I don't think that people who aren't Canadian, or who have never travelled to Canada understand just how spread out our population is. We have about 1.5 times the land mass of the US (roughly, off the top of my head... feel free to actually look it up and correct me) and only 1/10th of the population. "Major centres" are relatively few, and extremely far between.... and although we consider the likes of Toronto and Vancouver to be huge metropolises, they pale in comparison to the size of other major cities in the US and around the world.

So when you are trying to seek out people with a specific interest, no matter what that interest may be, (BDSM, model train collecting, juggling enthusiasts) it can be a difficult chore indeed. And when you do find them, they may not be as knowledgeable, or experienced, or even as interested as you would expect. When it comes to a group setting, if you don't have great people leading the charge, the group tends to become sub-standard.

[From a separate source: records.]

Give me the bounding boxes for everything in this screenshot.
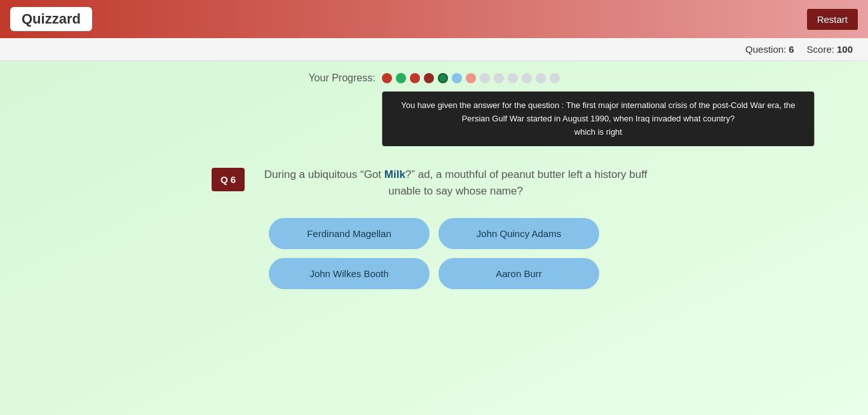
question-value: 6 <box>789 44 794 55</box>
progress-label: Your Progress: <box>308 72 375 84</box>
dot-10 <box>508 73 518 83</box>
dot-12 <box>536 73 546 83</box>
question-badge: Q 6 <box>212 168 245 191</box>
dot-4 <box>424 73 434 83</box>
answer-button-4[interactable]: Aaron Burr <box>438 258 599 289</box>
dot-5 <box>438 73 448 83</box>
answer-button-1[interactable]: Ferdinand Magellan <box>269 218 430 249</box>
answers-grid: Ferdinand Magellan John Quincy Adams Joh… <box>269 218 599 289</box>
question-label: Question: <box>745 44 786 55</box>
score-bar: Question: 6 Score: 100 <box>0 38 868 61</box>
answer-button-3[interactable]: John Wilkes Booth <box>269 258 430 289</box>
dot-6 <box>452 73 462 83</box>
restart-button[interactable]: Restart <box>807 9 858 30</box>
question-row: Q 6 During a ubiquitous “Got Milk?” ad, … <box>212 167 656 199</box>
question-text: During a ubiquitous “Got Milk?” ad, a mo… <box>255 167 656 199</box>
dot-1 <box>382 73 392 83</box>
highlight-milk: Milk <box>384 168 405 180</box>
progress-section: Your Progress: You have given the answer… <box>0 61 868 90</box>
header: Quizzard Restart <box>0 0 868 38</box>
tooltip-box: You have given the answer for the questi… <box>382 92 814 146</box>
dot-9 <box>494 73 504 83</box>
dot-2 <box>396 73 406 83</box>
dot-7 <box>466 73 476 83</box>
dot-8 <box>480 73 490 83</box>
progress-dots <box>382 73 560 83</box>
dot-11 <box>522 73 532 83</box>
dot-3 <box>410 73 420 83</box>
score-value: 100 <box>837 44 853 55</box>
dot-13 <box>550 73 560 83</box>
score-label: Score: <box>807 44 834 55</box>
answer-button-2[interactable]: John Quincy Adams <box>438 218 599 249</box>
tooltip-text: You have given the answer for the questi… <box>401 100 795 123</box>
logo: Quizzard <box>10 7 92 31</box>
tooltip-subtext: which is right <box>574 127 622 137</box>
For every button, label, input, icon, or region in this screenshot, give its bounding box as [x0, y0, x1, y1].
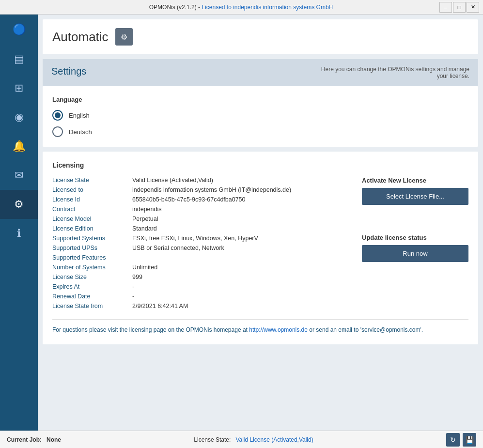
select-license-button[interactable]: Select License File... [362, 188, 468, 205]
main-content: Automatic ⚙ Settings Here you can change… [38, 15, 483, 431]
table-row: Supported Systems ESXi, free ESXi, Linux… [52, 235, 352, 242]
info-icon: ℹ [17, 227, 21, 240]
gear-icon: ⚙ [121, 32, 127, 42]
radio-deutsch[interactable] [52, 126, 63, 137]
header-panel: Automatic ⚙ [43, 19, 478, 54]
table-row: License State Valid License (Activated,V… [52, 177, 352, 184]
language-deutsch-label: Deutsch [69, 128, 92, 136]
close-button[interactable]: ✕ [467, 2, 479, 13]
activate-group: Activate New License Select License File… [362, 177, 468, 205]
opmonis-link[interactable]: http://www.opmonis.de [249, 326, 308, 333]
current-job-label: Current Job: [7, 436, 42, 443]
radio-english[interactable] [52, 110, 63, 121]
monitor-icon: ◉ [15, 111, 24, 124]
page-title: Automatic [52, 30, 109, 45]
language-option-english[interactable]: English [52, 110, 468, 121]
settings-title: Settings [51, 66, 86, 77]
licensing-header: Licensing [52, 161, 468, 169]
table-row: Number of Systems Unlimited [52, 264, 352, 271]
language-radio-group: English Deutsch [52, 110, 468, 137]
sidebar-item-alerts[interactable]: 🔔 [0, 132, 38, 161]
license-state-label: License State: [194, 436, 231, 443]
licensing-table: License State Valid License (Activated,V… [52, 177, 352, 312]
settings-section-header: Settings Here you can change the OPMONis… [43, 59, 478, 86]
settings-icon: ⚙ [14, 198, 24, 211]
messages-icon: ✉ [15, 169, 23, 182]
sidebar: 🔵 ▤ ⊞ ◉ 🔔 ✉ ⚙ ℹ [0, 15, 38, 431]
table-row: Supported Features [52, 254, 352, 261]
refresh-button[interactable]: ↻ [446, 433, 460, 447]
licensing-note: For questions please visit the licensing… [52, 319, 468, 335]
table-row: Contract independis [52, 206, 352, 213]
table-row: Renewal Date - [52, 293, 352, 300]
language-label: Language [52, 96, 468, 103]
table-row: License Model Perpetual [52, 216, 352, 222]
language-option-deutsch[interactable]: Deutsch [52, 126, 468, 137]
license-state-value: Valid License (Activated,Valid) [235, 436, 313, 443]
statusbar-actions: ↻ 💾 [446, 433, 476, 447]
settings-description: Here you can change the OPMONis settings… [314, 66, 469, 79]
table-row: License Id 655840b5-b45b-47c5-9c93-67c4d… [52, 196, 352, 203]
sidebar-item-info[interactable]: ℹ [0, 219, 38, 248]
table-row: License Edition Standard [52, 225, 352, 232]
licensing-right-panel: Activate New License Select License File… [362, 177, 468, 312]
activate-label: Activate New License [362, 177, 468, 184]
statusbar-current-job: Current Job: None [7, 436, 61, 443]
language-card: Language English Deutsch [43, 86, 478, 147]
sidebar-item-settings[interactable]: ⚙ [0, 190, 38, 219]
titlebar-controls: – □ ✕ [439, 2, 479, 13]
table-row: License State from 2/9/2021 6:42:41 AM [52, 303, 352, 309]
dashboard-icon: ▤ [14, 53, 24, 65]
alerts-icon: 🔔 [13, 140, 26, 153]
sidebar-item-dashboard[interactable]: ▤ [0, 45, 38, 74]
language-english-label: English [69, 112, 90, 119]
update-label: Update license status [362, 234, 468, 241]
licensing-body: License State Valid License (Activated,V… [52, 177, 468, 312]
sidebar-item-monitor[interactable]: ◉ [0, 103, 38, 132]
titlebar-text-plain: OPMONis (v2.1.2) - [149, 4, 202, 11]
statusbar: Current Job: None License State: Valid L… [0, 431, 483, 448]
table-row: Licensed to independis information syste… [52, 186, 352, 193]
statusbar-license-state: License State: Valid License (Activated,… [194, 436, 313, 443]
systems-icon: ⊞ [15, 82, 23, 94]
save-button[interactable]: 💾 [463, 433, 476, 447]
sidebar-item-systems[interactable]: ⊞ [0, 74, 38, 103]
save-icon: 💾 [466, 436, 474, 444]
gear-button[interactable]: ⚙ [115, 28, 133, 46]
minimize-button[interactable]: – [439, 2, 452, 13]
update-group: Update license status Run now [362, 224, 468, 262]
table-row: Expires At - [52, 283, 352, 290]
current-job-value: None [47, 436, 61, 443]
titlebar: OPMONis (v2.1.2) - Licensed to independi… [0, 0, 483, 15]
table-row: Supported UPSs USB or Serial connected, … [52, 245, 352, 251]
run-now-button[interactable]: Run now [362, 245, 468, 262]
refresh-icon: ↻ [450, 436, 456, 444]
restore-button[interactable]: □ [453, 2, 466, 13]
titlebar-title: OPMONis (v2.1.2) - Licensed to independi… [43, 4, 439, 11]
titlebar-text-blue: Licensed to independis information syste… [202, 4, 333, 11]
logo-icon: 🔵 [13, 19, 26, 40]
sidebar-item-messages[interactable]: ✉ [0, 161, 38, 190]
licensing-card: Licensing License State Valid License (A… [43, 152, 478, 344]
table-row: License Size 999 [52, 274, 352, 280]
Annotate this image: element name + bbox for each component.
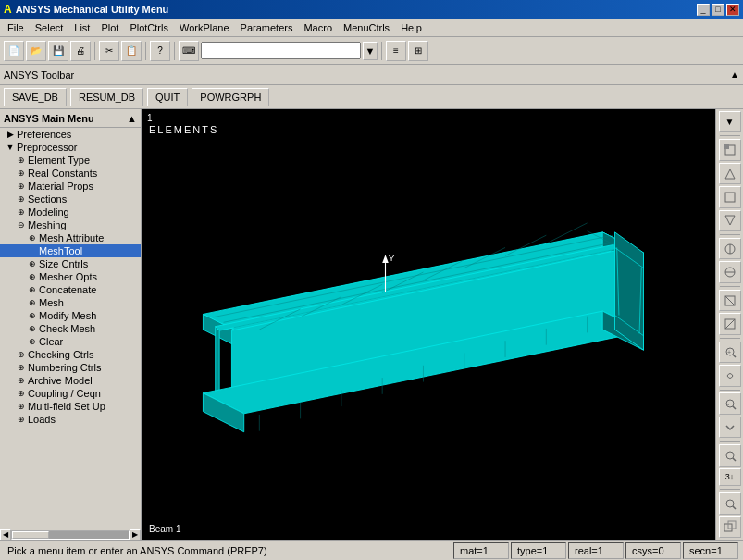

When I was living in a smaller city I considered going to the local munch... however the only group in town met at a restaurant where I had a professional relationship with the owners (who were always there). I really didn't feel like mixing business with kink, so I never went. Using a kink-specific dating site was the only thing that made sense at the time. Of course I could get "dates" but I was really tired of dating vanilla men and was tired of wasting time there. It is of no suprise that when I met Master, we were living three hours apart.

Since we have moved we have thought about going to local munches, but there has always seemed to be something else happening that prevented us from getting there. I would love to have a couple of r/l kinky friends, not for play, but just to understand the nature of our relationship and where we are coming from. It might work out eventually, but it hasn't been a huge priority as of late.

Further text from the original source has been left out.